(Saved data entries)
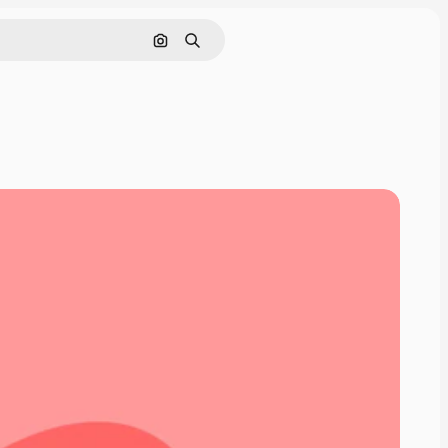
Nach Bild suchen
Suchen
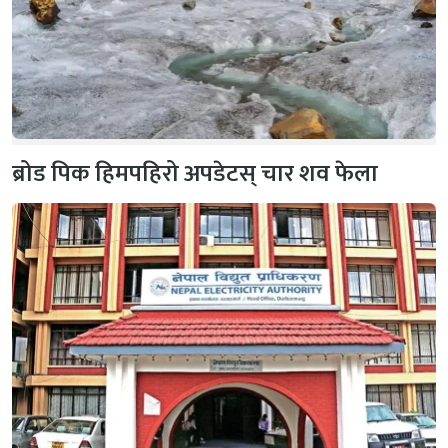
ब्रोड पिक हिमपहिरो अपडेटस् चार शव फेला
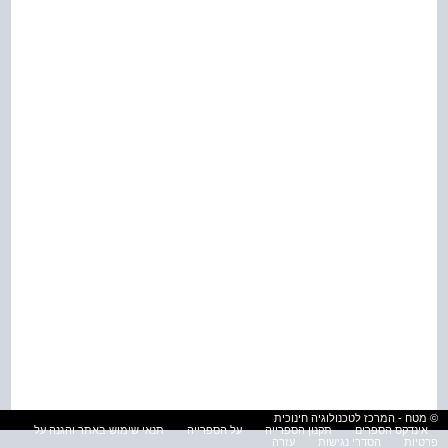
© מטח - המרכז לטכנולוגיה חינוכית
אינדקס הספרים
תקנון הספרייה
על הספרייה
תנאי שימוש באתר והגנה על
פרטיות
הסדרי נגישות
עזרה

▸ **Task to carry out**: Lines from the one containing "תקנון הספרייה" through the last line of the data above are the only output wanted; restate them exactly.

▸ **Answer box**:
תקנון הספרייה
על הספרייה
תנאי שימוש באתר והגנה על
פרטיות
הסדרי נגישות
עזרה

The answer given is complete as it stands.